When we design a bridge, we have to "stamp the plans", which means literally stamping plan-sets and calculations with a "PE" stamp.  That's a professional engineering stamp that you get when you're licensed   Because each state has a different code, you have to be licensed in every state you want to work in separately   Most states, if you are licensed in another one, just require some paperwork.  Some states, in particular those with a lot of earthquakes (like California or Washington) will require a lot more than that.  By stamping the plans, you're taking personal responsibility for the design of that bridge.

Because the code is law: should something happen to the bridge, you don't necessarily have to prove that your design would work in the world, but rather that it conforms to the local code.  It's pretty rare that something designed to code falls down, but it happens.  In extreme events (mostly earthquakes)  and in some other, rare, instances like the Tacoma Narrows bridge.

The code is created after a lot of research and discussion.  A full discussion of code creation is a massive topic, which I will not be covering.  Instead I'll say that there are right ways and wrong ways to put together a code.  Bridge code isn't necessarily done the wrong way, but it's not the right way either.  Code for building design is, to me, a lot more elegant and efficient and produces a more consistent and usable code.  This of course changes from country to country: I'm only knowledgeable about US code.

There are various considerations when designing a code about how to lay it out, what to include, what to leave to the designer, etc...  One of the important descriptions of a building code is if it's "prescriptive" or "performance based".  A totally prescriptive code will tell you exactly what to do in all cases.  "For spans between 45 and 50 feet, use a prestressed, concrete girder of exactly these dimensions with exactly this reinforcing pattern and exactly this..."  A performance based code will tell you what is expected of the structure: "After a magnitude 7.5 earthquake, the girder can have cracks no larger than 1 inch".

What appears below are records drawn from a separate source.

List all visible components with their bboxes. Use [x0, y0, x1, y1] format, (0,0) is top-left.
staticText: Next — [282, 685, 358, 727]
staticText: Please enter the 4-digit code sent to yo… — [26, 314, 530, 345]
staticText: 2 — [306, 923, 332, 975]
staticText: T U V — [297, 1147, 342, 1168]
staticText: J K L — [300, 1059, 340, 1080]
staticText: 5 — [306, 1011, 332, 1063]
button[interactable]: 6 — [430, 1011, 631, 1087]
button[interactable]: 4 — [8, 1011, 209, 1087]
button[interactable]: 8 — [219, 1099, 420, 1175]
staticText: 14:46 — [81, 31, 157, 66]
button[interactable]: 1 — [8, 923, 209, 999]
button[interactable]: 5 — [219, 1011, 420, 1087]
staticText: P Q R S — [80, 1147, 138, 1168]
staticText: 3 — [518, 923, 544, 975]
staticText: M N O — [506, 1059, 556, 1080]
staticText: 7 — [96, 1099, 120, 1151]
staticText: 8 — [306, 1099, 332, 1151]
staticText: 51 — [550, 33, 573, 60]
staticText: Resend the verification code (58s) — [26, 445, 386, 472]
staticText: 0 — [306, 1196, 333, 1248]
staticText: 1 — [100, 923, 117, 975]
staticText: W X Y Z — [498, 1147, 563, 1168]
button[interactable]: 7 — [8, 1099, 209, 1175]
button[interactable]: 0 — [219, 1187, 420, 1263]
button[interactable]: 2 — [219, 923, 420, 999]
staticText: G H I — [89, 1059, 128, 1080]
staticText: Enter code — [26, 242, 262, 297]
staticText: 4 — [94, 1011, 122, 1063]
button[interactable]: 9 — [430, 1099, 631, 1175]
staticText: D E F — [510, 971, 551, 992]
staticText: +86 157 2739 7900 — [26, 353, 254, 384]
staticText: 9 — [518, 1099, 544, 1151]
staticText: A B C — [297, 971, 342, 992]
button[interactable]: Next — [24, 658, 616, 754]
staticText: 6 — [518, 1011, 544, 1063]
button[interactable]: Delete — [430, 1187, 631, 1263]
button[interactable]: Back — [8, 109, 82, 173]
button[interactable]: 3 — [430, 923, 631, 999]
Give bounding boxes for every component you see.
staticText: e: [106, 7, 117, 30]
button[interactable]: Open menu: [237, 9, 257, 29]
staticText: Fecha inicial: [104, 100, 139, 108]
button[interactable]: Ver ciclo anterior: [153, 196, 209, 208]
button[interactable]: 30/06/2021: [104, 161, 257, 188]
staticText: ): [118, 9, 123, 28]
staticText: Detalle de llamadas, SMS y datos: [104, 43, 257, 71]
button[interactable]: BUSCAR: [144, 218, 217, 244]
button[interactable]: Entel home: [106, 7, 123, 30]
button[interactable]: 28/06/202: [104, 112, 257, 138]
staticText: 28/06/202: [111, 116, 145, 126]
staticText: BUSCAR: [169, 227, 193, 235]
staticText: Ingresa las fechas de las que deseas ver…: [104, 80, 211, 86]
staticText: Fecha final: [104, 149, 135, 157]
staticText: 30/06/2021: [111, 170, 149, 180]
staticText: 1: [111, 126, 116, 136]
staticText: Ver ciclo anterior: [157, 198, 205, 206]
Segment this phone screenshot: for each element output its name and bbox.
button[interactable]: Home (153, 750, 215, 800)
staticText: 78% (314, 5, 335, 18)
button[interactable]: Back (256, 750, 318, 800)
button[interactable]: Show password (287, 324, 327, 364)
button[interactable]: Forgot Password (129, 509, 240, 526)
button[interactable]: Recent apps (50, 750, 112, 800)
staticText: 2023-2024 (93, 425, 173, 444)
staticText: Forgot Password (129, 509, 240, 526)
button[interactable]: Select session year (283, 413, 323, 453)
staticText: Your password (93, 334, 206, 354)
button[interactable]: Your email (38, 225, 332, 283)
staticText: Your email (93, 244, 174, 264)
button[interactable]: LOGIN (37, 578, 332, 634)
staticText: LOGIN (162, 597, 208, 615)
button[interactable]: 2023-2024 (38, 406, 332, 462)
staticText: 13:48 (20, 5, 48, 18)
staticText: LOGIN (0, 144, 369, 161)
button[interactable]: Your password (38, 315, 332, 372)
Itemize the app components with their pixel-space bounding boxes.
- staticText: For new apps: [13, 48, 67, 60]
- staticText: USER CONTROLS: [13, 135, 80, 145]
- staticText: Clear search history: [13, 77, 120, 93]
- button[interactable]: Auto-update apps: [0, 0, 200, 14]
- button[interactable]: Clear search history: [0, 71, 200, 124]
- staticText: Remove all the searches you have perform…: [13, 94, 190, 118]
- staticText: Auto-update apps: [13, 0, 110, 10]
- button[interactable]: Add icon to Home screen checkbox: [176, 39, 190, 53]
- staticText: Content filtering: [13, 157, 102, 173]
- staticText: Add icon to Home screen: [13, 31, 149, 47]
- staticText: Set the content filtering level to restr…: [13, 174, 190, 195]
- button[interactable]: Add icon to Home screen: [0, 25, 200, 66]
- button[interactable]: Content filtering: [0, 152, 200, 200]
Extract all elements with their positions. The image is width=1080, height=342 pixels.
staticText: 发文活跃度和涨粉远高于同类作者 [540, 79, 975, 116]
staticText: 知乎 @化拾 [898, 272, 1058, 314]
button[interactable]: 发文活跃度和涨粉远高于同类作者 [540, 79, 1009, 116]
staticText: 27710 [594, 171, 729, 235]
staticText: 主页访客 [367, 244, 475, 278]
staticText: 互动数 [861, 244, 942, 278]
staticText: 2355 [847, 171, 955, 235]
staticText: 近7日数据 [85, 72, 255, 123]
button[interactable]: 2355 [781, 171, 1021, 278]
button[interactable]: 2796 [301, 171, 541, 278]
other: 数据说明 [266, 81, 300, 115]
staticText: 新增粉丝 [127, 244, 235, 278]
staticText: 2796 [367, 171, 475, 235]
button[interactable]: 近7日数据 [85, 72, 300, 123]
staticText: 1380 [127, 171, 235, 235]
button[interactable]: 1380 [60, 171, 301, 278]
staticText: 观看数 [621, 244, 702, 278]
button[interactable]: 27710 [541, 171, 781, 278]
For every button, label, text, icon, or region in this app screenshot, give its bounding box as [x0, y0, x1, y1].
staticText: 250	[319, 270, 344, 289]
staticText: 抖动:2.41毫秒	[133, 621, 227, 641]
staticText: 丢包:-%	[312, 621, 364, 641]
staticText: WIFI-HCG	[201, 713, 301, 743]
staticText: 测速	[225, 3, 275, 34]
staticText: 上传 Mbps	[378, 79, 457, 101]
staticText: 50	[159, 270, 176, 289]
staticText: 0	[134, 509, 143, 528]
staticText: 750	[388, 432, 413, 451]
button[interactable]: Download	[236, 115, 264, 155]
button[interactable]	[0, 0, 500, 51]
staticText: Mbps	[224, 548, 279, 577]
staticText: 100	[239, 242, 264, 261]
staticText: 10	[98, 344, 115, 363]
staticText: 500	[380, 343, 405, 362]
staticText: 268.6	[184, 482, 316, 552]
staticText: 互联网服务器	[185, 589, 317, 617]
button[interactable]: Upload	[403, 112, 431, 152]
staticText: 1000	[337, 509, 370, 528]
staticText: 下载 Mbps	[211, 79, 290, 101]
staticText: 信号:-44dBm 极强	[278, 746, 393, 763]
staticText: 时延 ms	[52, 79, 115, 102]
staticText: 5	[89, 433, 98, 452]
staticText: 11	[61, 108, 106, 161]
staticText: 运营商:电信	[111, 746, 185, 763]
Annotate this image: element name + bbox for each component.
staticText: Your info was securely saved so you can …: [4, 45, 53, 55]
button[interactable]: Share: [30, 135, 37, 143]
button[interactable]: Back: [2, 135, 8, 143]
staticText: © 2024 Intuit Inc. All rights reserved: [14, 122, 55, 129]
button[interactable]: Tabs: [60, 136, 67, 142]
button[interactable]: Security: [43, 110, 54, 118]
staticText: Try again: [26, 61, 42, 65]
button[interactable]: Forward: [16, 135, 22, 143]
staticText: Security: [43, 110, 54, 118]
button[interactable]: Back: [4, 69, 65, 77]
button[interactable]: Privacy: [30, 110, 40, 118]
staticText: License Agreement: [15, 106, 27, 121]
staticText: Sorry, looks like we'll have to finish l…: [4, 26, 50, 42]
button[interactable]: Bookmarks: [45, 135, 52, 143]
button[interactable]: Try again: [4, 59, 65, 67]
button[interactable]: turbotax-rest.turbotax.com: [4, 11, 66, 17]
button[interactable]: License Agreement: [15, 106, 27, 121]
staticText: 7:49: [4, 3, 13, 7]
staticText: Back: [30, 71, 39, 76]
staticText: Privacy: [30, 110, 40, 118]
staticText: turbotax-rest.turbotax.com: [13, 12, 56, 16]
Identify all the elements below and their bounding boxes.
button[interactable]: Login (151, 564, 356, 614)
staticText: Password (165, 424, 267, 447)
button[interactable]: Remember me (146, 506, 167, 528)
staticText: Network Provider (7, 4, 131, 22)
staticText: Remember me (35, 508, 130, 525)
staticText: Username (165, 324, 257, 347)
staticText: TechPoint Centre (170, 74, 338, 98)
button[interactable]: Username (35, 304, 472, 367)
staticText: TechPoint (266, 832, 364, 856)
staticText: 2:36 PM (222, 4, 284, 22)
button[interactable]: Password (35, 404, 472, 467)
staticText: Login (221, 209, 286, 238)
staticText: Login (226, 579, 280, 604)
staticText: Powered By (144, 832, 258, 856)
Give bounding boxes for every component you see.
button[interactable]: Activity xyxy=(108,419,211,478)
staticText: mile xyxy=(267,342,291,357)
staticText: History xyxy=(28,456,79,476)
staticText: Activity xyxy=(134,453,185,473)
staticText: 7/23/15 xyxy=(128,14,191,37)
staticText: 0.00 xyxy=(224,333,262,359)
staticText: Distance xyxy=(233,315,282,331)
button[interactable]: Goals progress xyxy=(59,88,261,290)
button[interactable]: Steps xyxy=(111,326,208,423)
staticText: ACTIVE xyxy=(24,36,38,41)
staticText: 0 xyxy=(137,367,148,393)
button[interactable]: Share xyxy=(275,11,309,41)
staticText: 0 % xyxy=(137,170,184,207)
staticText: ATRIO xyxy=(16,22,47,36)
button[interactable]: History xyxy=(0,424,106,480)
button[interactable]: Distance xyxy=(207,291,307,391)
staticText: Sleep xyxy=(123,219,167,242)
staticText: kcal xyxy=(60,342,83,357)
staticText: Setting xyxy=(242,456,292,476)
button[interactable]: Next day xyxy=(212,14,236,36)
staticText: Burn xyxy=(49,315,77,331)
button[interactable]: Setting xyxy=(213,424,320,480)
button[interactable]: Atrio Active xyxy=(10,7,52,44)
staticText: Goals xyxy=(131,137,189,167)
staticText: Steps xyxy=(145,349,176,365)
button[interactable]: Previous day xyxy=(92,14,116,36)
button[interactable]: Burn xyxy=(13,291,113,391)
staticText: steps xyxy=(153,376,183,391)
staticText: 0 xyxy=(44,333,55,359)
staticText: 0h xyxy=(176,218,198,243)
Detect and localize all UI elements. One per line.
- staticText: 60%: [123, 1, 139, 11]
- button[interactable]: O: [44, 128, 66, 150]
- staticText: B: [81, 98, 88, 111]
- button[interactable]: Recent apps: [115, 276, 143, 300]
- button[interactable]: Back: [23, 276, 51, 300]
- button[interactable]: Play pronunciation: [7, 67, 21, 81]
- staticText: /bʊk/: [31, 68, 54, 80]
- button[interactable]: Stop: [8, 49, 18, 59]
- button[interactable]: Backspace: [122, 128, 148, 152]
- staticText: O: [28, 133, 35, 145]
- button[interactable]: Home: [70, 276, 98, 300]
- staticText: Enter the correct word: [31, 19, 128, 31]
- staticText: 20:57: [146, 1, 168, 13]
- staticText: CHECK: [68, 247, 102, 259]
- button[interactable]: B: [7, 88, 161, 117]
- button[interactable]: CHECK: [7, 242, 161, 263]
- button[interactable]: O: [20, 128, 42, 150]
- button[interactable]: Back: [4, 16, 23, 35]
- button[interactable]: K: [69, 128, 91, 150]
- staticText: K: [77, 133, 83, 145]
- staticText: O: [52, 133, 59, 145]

The problem with prescriptive codes is that they can't actually cover everything, and so are both really expensive to build to (since they have to design for worst case uses which are probably rare) and leave little guidance or direction for uncovered cases.  Or just result in the under-design of situations the code-creators didn't consider.  Their advantages are that they're hard to screw-up a design with and are easy to use.  If boring.

If this bridge was designed to a rigid, prescriptive code, it likely would've fallen down.

The problem with performance based code is that it can be complicated to design with such little guidance, some aspects of design may not be considered when not spelled out by the code, and they open the designer up for more legal issues.  The advantages are they're much more flexible and allow for more accurate and efficient designs.  As well as giving a lot more guidance when working with unusual cases.  (When prescriptive code tells you that there must be rebar every foot of concrete no matter what that's what you put.  Performance based code would tell you that cracks can't develop that are larger than "x".  Thus, when looking at an odd scenario you have guidance from the performance based code about what you're trying to accomplish, and just a bar spacing from the prescriptive code which may or may not work).

No code is entirely one or the other once you get past assembling Lego models of Star Wars vehicles: they're all on a spectrum.  AASHTO is more prescriptive than some of the more sophisticated codes (I understand the Japanese have a very advanced, performance based code) but it has performance based elements as well.  And it's the law every bridge in the US is built to, or a modified version of it anyway.